Judge West's attack as the poorly timed critique of a left-wing elite still frustrated that Obama — love child of a Midwestern hippie mom and a bespectacled, Kenyan exchange-student dad — isn't the up-with-people movement leader they thought he'd turn out to be, despite all signs to the contrary.
Doubling down on the "black mascot" theme he introduced in his memorable on-air standoff with the Rev. Al Sharpton last month, this week West told Truthdig's Chris Hedges that he now views Obama as "a kind of black face of the DLC" who "has a certain fear of free black men."
It's a shot that, according to the Nation's Melissa Harris-Perry, betrays the personal nature of his attack. West, she writes, represents the "delicate ego of the self-appointed black leadership class that has been largely supplanted in recent years." It's also an Uncle Tom bomb, dropped in the most highfalutin, Ivy League sort of way. As the American Prospect's Adam Serwer observes, "West severs Obama from any individual claim to blackness while inviting him to accept the terms of an implicit contract by which his lost negritude might be restored."
But West's attack is also of a piece with Baroness Lynn Forester de Rothschild's petulant departure from the Democratic tent to endorse Sen. John McCain after Obama defeated then-Sen. Hillary Clinton in the 2008 Democratic race. Mainly, it's about West not getting what he wanted.
While rank-and-file liberals and moderates continue to hold Obama in high regard, chunks of the "professional left" still bristle at Obama's centrism. They feel sold out by his compromises on Guantánamo, banks and health care — and flatly reject his pursuit of the Afghanistan War.
Yet it's hard to explain why West, who supported Obama's candidacy, wasn't paying closer attention to what Obama the candidate had to say. During his campaign, the president's policies were either expressly stated or strongly implied. And almost none of them have changed.

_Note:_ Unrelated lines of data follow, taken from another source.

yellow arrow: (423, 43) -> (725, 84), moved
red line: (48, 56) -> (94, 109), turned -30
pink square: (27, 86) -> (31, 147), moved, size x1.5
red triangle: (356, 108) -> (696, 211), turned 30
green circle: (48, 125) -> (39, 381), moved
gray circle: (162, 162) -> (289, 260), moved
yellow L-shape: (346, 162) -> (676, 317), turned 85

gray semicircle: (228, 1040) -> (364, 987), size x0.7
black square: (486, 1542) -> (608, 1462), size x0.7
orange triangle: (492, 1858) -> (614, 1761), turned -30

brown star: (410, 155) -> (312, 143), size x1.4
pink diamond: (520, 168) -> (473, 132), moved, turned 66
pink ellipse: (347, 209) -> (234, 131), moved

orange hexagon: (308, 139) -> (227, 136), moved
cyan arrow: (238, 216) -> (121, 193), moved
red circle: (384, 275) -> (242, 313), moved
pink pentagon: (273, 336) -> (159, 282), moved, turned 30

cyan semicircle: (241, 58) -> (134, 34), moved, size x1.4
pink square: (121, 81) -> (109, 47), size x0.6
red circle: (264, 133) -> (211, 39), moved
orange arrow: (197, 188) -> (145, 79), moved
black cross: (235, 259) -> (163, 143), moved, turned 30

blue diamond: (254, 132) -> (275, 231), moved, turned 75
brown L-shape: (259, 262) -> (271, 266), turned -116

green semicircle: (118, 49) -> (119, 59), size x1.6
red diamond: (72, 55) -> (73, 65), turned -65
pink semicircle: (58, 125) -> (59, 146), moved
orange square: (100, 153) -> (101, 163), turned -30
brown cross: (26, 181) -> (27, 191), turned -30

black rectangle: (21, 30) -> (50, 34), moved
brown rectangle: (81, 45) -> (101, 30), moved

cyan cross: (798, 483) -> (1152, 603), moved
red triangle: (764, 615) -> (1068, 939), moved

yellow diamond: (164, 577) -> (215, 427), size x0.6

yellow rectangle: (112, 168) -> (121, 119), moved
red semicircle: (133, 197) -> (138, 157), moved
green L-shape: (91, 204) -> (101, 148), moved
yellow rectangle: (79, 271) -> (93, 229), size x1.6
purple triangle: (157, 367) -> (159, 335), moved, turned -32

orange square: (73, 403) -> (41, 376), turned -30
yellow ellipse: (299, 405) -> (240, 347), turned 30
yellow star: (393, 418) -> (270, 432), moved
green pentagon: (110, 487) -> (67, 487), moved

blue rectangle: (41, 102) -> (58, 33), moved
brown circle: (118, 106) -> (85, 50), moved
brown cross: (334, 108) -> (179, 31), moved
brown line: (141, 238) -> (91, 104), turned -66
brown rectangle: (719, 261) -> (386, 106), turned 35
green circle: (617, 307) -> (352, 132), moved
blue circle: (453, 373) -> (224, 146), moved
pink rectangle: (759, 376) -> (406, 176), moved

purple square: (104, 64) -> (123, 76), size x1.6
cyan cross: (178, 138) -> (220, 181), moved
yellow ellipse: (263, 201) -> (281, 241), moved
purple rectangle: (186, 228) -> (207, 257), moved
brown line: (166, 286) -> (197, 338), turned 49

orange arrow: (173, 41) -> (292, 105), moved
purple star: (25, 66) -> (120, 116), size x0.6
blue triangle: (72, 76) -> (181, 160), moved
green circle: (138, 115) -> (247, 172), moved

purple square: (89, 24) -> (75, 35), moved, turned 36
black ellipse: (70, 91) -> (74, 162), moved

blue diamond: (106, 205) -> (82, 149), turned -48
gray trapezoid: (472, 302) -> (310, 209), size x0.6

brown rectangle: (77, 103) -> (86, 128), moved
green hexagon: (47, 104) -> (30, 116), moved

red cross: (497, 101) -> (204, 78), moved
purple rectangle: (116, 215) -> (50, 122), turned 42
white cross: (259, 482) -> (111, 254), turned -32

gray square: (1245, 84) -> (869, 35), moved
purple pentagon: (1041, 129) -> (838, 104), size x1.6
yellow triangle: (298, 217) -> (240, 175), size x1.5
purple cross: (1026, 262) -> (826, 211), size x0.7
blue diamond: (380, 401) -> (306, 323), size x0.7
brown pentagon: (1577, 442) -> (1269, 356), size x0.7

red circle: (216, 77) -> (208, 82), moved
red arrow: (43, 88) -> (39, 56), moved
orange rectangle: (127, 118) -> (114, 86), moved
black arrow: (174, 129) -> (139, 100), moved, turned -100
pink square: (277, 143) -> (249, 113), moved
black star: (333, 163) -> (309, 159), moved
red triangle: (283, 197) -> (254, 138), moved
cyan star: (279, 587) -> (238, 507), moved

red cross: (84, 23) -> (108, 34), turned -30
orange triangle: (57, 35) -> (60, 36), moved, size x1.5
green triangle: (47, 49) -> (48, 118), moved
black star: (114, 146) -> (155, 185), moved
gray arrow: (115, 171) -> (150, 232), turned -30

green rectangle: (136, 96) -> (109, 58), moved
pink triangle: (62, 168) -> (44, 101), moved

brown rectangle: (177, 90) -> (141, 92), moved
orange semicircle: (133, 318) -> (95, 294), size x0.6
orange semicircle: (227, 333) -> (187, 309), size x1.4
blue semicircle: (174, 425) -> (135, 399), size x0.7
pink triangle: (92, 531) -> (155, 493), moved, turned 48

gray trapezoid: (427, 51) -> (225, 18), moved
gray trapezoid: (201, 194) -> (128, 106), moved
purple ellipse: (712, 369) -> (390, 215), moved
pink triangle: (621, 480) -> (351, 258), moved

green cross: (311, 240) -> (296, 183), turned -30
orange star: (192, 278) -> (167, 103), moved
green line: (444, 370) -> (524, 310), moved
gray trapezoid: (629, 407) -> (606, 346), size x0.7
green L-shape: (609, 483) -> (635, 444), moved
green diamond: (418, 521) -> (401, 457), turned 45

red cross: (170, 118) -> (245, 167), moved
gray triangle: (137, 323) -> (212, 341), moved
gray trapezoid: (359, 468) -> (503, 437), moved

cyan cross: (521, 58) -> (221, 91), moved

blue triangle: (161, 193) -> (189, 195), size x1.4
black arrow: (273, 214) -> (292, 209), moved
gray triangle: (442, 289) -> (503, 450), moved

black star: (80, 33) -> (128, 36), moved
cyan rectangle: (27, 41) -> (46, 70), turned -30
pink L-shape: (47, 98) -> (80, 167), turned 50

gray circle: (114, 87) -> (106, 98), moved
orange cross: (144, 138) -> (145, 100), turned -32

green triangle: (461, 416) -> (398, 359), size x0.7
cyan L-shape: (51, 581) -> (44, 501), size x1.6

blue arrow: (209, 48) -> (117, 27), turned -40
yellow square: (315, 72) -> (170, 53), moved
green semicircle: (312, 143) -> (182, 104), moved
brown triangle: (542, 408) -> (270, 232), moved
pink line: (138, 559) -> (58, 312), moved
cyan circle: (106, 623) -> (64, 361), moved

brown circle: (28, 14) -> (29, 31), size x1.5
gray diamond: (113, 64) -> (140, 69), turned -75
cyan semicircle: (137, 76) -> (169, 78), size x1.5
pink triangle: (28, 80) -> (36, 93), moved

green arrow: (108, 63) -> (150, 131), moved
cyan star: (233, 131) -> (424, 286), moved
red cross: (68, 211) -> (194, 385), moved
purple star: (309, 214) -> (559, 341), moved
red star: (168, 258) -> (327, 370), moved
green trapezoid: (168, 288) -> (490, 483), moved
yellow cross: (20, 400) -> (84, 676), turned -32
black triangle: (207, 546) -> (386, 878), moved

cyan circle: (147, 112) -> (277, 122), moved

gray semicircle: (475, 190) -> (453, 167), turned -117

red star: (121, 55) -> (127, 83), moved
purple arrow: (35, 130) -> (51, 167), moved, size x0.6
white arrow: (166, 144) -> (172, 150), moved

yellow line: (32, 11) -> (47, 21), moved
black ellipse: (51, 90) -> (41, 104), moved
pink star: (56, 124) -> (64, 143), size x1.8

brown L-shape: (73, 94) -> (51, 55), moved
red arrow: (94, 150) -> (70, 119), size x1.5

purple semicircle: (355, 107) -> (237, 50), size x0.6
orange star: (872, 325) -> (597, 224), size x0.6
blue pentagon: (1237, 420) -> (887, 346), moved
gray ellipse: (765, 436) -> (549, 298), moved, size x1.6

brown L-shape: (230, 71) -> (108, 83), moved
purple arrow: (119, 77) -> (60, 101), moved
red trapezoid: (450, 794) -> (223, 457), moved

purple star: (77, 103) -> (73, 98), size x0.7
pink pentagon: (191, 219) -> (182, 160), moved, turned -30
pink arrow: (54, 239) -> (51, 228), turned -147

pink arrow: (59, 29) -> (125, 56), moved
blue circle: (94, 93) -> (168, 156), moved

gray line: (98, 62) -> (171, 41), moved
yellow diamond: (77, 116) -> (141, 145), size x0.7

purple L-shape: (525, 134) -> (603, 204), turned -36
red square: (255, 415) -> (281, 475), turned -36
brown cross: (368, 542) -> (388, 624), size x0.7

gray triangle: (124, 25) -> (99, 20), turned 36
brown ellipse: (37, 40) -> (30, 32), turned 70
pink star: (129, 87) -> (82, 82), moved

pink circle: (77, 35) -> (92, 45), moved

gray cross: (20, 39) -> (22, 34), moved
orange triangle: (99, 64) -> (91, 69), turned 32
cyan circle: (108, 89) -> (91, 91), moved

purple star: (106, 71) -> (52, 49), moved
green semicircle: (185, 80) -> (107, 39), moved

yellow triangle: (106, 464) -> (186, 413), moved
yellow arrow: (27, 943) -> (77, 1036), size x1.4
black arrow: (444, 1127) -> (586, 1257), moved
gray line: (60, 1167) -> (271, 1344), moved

West decries Obama's leadership of "the American killing machine" but can't say why, then, he supported Obama — who couldn't have made his position any clearer than he did in his second debate with McCain, saying: "Part of the reason I think it's so important for us to end the war in Iraq is to be able to get more troops into Afghanistan."
On health care, West might be holding out for a bolder legislative solution, but even after Obama and Democrats put forth a recycled Republican plan from the 1990s — the individual mandate that Obama opposed in 2008 — it still took everything they had to get it passed in Congress.
And it's hard to argue with West when he points out that "tea party folk are right when they say the government is corrupt." But he's wrong when he says that Obama "could have nipped in the bud the right-wing populism of the tea party folk" by focusing "on homeowners rather than investment banks for bailouts." If Obama hadn't backed TARP as a senator and then carried it out as president, he'd have taken office just as the financial sector was spiraling down the drain — and as it sucked ordinary folks' 401(k)s down with it.
Still, if there's one place where West can feel justifiably aggrieved, it's the president's broken campaign promise to shut down military detention at Guantánamo Bay. But if there's one thing that's been established during his tenure, it's that on any deal, Obama will take half a loaf over none at all. When it came to terror suspects, he declared an end to torture but couldn't find a way to close the dungeon.
No one on the left — including West — has to be satisfied with the president's performance. For starters, Obama's not even really on the left. But to perpetuate the notion — shared, not coincidentally, by Obama's most fervent right-wing detractors — that he's a closet socialist who's only toeing the Middle American line because he "lacks backbone" doesn't make sense. It's also not befitting West — a thinker whose life's work contributed to making Obama's presidency possible.
If there's one thing West stands for, it's the proposition that people from all walks of life have a stake in the American endeavor. So he should be the first one to recognize the first black president's defining trait: Obama is no revolutionary — and he never was.
He's a politician. Just like every other president.